Within the material below, transcribe exactly the lines from the one holding "Toma de decisiones basadas en información" through the one holding "La cibersegurida", keeping both ends and skipping the rest.
##########
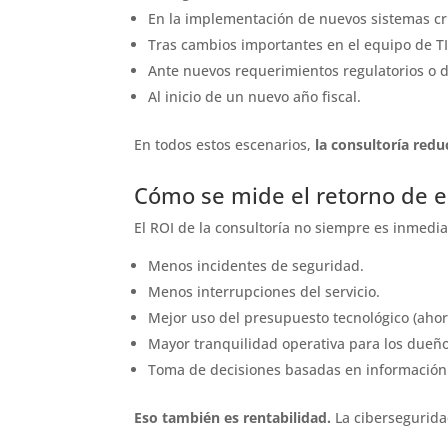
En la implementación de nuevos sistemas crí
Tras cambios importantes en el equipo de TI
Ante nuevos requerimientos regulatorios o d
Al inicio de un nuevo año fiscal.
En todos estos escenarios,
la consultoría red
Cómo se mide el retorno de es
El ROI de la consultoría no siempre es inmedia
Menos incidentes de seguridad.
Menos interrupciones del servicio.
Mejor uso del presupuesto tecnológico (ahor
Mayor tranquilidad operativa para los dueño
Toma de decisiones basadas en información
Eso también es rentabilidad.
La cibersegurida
##########
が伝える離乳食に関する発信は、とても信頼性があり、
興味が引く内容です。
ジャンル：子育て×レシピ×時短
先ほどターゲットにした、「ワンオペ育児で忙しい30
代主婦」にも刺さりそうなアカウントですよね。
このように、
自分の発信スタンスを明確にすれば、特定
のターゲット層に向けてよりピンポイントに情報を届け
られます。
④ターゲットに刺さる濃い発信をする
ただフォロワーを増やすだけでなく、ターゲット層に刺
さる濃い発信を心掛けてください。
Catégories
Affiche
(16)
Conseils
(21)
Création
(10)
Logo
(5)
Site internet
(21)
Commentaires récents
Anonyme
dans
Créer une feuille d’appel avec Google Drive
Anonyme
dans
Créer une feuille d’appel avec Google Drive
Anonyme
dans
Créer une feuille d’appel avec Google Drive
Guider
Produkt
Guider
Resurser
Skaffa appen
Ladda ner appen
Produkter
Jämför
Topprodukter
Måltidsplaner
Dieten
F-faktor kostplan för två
##########
Solution to this exercise:
Toma de decisiones basadas en información
Eso también es rentabilidad.
La cibersegurida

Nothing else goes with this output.